Are you mourning the death of the employee or the functionality of the machine?
Funeral Arrangements
Anger towards Paris Baguette’s parent company, SPC Group, further increased after it was revealed that the representatives tried to negotiate a settlement with the deceased female worker’s family on the night of her funeral.
The victim’s mother had told Next Shark that the representatives had offered the settlement in exchange for not pressing charges.
However, the mother was undeterred and purportedly engaged a layer the next day.
That was not the last of the SPC Group’s callous transgressions.
Apparently, the bakery had sent bread for the funeral’s guests.
A young worker died in a sauce mixing machine at a factory where safety failures have been found. It sparked a boycott against brands like Paris Baguette (owned by SPC).

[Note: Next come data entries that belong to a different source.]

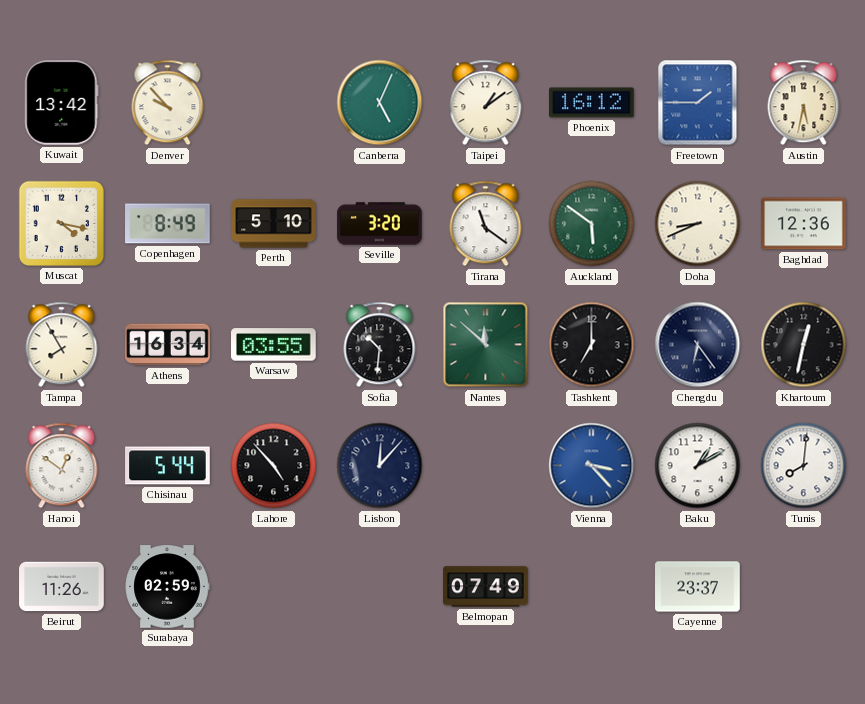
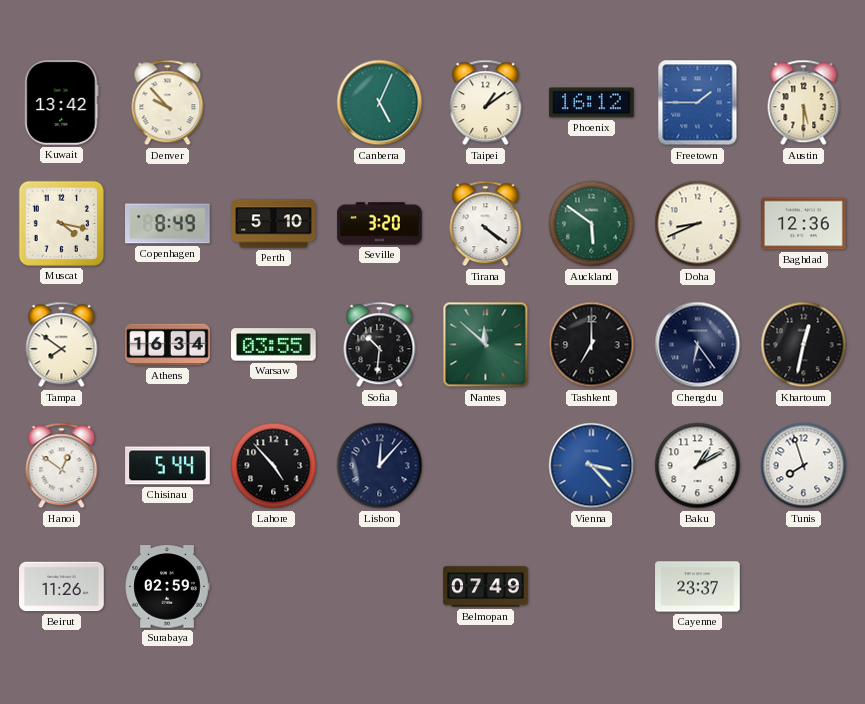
Austin: 5:32 -> 5:30
Tirana: 11:21 -> 4:21
Tampa: 7:55 -> 7:51
Tunis: 8:01 -> 7:57
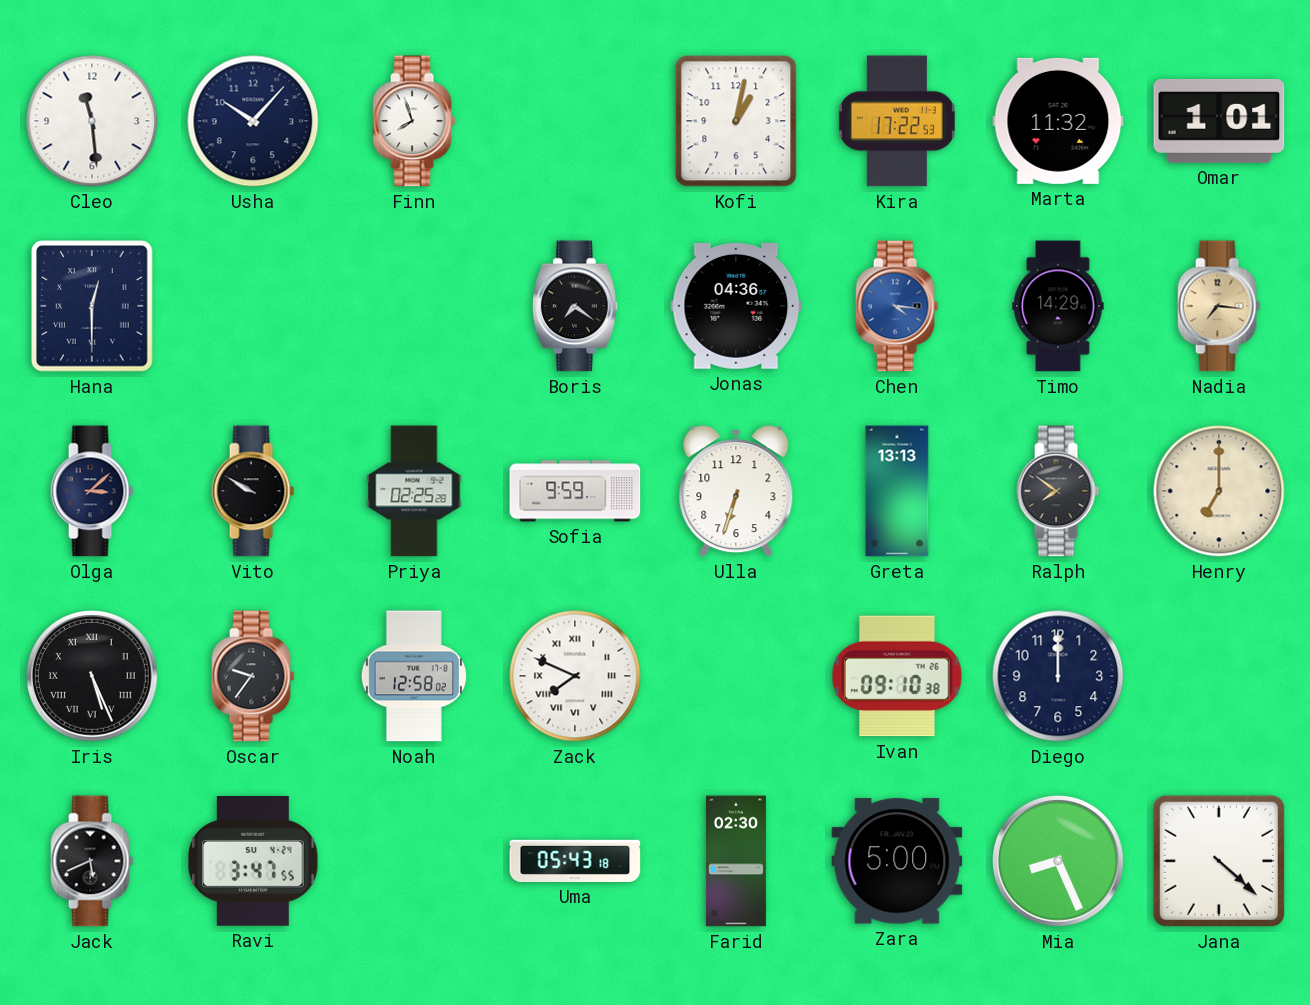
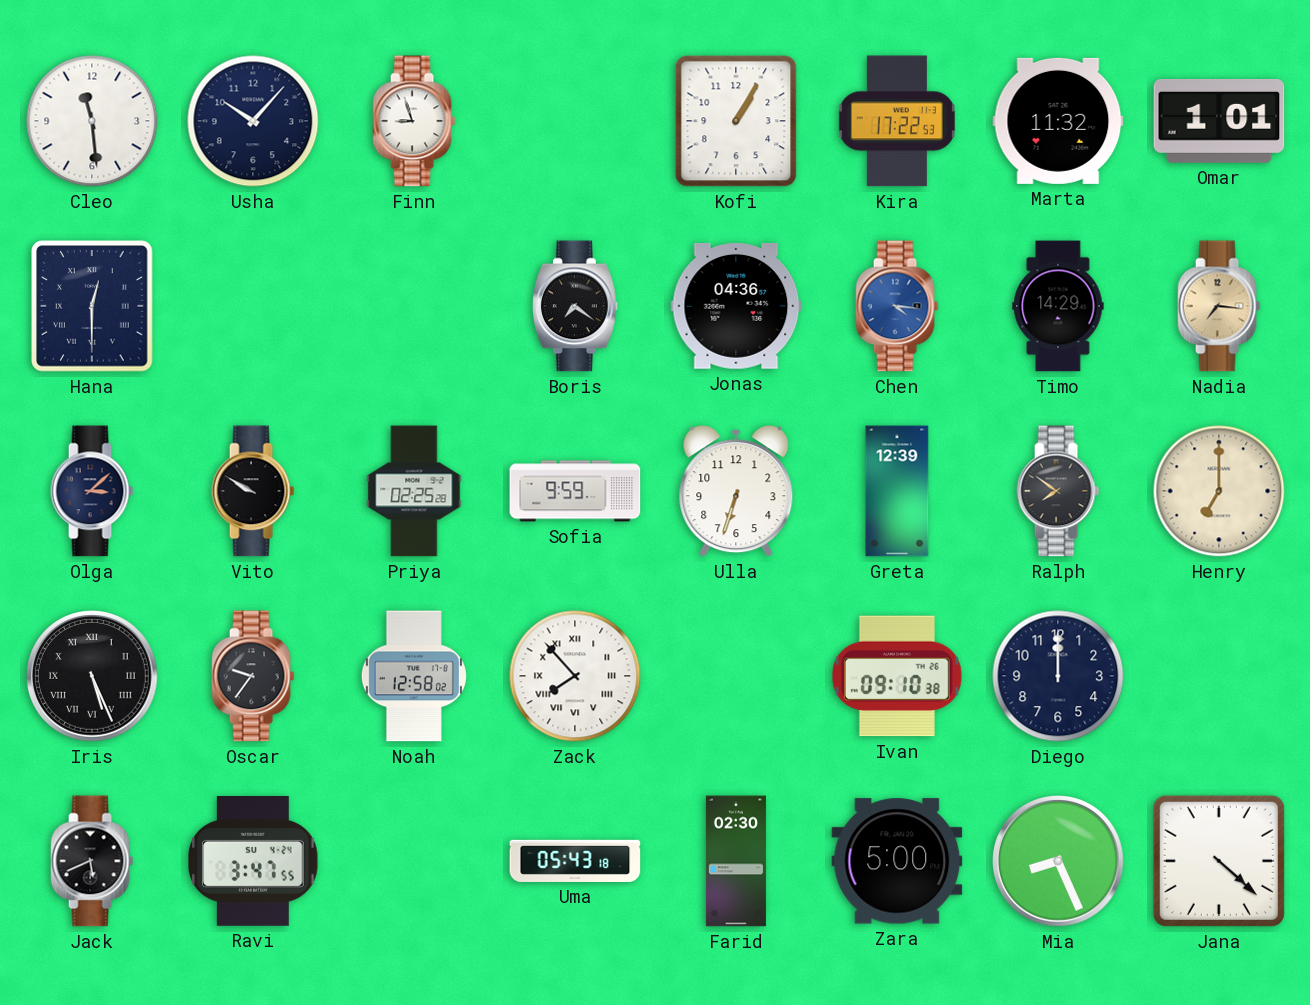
Finn: 7:57 -> 8:57
Kofi: 1:02 -> 1:05
Greta: 13:13 -> 12:39
Zack: 7:49 -> 7:53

Her relative says the company sent Paris Baguette bread as a gift to her funeral. https://t.co/5rCFbSwjCR
— Hyunsu Yim (@hyunsuinseoul) October 20, 2022
They sent bread from the place where she had died. They sent bread, when it is a stark reminder of why she died.
Sure, a SPC spokesperson later explained that it was part of a care package when an employee or their family member dies, but this is a workplace fatality at a bread factory.
What on earth were they thinking??
The Boycott
Needless to say, the South Korean netizens picked up their figurative pitch forks and torches to burn SPC Group to the ground with their comments.
One wrote, “She was killed at a bread factory. Even the thought of bread would cause the family sadness. Why would they send the family bread? Are they psychopaths?”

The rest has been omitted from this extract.